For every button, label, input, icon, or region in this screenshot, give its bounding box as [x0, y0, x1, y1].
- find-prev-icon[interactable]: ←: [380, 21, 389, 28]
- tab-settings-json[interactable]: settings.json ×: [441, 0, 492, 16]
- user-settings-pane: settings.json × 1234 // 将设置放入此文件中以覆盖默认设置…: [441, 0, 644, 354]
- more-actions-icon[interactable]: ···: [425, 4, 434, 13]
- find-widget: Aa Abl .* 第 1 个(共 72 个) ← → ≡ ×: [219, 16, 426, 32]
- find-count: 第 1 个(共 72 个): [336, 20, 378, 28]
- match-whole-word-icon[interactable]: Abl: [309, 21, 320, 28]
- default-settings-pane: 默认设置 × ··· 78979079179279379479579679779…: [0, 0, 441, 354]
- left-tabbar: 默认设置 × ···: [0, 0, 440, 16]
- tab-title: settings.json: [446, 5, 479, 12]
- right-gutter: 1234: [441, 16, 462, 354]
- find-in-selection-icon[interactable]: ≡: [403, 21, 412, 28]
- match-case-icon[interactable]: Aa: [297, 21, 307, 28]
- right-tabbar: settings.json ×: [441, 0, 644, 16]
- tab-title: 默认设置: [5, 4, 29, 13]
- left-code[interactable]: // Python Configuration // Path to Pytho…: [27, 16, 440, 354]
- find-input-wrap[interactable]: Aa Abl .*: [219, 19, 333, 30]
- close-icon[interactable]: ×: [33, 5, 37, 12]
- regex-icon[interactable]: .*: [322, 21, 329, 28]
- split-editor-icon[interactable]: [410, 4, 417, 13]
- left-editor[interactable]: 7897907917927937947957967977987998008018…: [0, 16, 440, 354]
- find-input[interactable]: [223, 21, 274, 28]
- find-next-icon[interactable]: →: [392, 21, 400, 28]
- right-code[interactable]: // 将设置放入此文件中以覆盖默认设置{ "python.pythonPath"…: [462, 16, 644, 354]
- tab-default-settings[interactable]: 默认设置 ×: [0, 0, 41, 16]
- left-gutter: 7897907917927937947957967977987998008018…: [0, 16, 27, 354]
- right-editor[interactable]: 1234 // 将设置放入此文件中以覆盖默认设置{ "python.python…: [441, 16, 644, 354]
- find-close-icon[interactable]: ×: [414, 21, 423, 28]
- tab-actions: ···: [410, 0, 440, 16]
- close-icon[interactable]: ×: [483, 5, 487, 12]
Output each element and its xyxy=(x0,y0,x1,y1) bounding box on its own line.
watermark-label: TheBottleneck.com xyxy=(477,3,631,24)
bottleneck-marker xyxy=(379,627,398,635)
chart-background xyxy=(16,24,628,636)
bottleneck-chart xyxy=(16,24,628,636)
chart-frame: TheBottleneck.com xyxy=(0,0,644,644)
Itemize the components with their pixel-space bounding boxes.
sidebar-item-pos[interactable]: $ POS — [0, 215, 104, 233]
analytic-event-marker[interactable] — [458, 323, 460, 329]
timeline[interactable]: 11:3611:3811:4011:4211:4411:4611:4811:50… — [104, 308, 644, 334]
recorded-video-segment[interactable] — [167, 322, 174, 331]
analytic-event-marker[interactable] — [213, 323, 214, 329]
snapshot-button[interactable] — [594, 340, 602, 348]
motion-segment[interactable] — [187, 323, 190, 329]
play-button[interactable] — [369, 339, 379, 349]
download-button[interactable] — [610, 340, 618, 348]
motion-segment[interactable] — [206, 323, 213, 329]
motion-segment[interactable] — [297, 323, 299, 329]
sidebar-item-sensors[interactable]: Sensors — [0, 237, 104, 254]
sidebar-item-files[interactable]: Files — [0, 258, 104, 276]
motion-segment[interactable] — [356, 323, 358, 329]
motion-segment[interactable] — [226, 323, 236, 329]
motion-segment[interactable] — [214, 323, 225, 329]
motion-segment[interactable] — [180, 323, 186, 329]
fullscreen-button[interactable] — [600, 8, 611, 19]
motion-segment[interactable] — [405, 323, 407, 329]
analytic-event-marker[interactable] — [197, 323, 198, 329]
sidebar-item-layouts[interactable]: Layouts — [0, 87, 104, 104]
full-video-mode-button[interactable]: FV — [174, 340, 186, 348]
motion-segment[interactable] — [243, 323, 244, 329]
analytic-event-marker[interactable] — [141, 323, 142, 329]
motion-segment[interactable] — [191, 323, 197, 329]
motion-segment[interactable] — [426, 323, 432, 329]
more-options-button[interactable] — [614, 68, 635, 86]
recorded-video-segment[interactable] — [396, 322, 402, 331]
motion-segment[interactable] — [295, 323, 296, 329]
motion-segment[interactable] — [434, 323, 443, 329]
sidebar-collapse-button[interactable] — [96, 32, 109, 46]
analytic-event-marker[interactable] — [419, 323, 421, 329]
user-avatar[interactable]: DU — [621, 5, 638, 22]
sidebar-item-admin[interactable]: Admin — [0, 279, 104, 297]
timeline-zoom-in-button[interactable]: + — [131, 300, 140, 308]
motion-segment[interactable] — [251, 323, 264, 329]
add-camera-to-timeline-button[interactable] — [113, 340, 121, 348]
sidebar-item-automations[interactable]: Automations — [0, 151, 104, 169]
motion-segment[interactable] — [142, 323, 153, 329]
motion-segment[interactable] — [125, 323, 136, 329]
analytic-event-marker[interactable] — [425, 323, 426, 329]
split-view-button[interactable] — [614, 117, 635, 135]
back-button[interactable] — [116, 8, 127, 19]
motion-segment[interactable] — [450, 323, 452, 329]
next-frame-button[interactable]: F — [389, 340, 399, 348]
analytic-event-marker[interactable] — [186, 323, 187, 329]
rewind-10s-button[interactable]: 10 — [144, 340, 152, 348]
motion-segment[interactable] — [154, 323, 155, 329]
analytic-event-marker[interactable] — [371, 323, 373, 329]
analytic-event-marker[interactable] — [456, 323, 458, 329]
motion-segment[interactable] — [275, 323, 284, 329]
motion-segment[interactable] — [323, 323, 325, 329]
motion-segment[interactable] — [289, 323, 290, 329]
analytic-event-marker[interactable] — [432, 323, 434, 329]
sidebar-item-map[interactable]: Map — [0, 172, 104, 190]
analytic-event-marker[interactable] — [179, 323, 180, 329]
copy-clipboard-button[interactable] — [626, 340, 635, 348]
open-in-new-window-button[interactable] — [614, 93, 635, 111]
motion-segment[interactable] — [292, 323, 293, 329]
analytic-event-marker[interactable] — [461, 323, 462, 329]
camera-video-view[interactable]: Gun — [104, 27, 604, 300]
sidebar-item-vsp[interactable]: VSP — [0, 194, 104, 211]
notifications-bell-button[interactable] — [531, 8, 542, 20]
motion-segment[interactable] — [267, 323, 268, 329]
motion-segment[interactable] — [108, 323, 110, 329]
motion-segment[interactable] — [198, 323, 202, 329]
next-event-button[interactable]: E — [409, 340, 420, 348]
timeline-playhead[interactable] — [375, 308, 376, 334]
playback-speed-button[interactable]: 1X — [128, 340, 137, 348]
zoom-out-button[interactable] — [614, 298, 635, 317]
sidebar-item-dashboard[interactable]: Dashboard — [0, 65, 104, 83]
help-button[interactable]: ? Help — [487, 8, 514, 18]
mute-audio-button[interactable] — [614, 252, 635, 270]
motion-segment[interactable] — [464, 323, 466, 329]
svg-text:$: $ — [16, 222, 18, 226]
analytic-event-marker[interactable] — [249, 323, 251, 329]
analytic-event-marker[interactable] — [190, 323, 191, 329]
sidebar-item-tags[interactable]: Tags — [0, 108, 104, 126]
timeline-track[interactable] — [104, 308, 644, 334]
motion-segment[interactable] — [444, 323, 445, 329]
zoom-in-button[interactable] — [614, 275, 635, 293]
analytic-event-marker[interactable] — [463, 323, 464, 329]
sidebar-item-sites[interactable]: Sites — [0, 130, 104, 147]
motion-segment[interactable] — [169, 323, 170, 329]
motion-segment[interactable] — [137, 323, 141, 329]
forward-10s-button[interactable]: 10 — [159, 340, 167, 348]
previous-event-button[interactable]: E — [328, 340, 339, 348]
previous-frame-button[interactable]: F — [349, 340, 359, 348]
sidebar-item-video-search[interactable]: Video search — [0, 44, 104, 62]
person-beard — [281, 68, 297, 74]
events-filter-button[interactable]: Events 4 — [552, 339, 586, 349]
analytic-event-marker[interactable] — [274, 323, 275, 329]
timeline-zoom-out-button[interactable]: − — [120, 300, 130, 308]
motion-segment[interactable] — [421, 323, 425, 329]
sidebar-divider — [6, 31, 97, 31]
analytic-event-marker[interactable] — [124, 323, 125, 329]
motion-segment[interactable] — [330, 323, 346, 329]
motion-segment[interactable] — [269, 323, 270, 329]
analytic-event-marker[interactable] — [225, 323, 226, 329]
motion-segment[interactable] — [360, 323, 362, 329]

----

### Exercise prompt
Where a line of the records includes "settings", copy it.

### Exercise response
- tab-settings-json[interactable]: settings.json ×: [441, 0, 492, 16]
- user-settings-pane: settings.json × 1234 // 将设置放入此文件中以覆盖默认设置…: [441, 0, 644, 354]
- default-settings-pane: 默认设置 × ··· 78979079179279379479579679779…: [0, 0, 441, 354]
- tab-title: settings.json: [446, 5, 479, 12]
- right-tabbar: settings.json ×: [441, 0, 644, 16]
- tab-default-settings[interactable]: 默认设置 ×: [0, 0, 41, 16]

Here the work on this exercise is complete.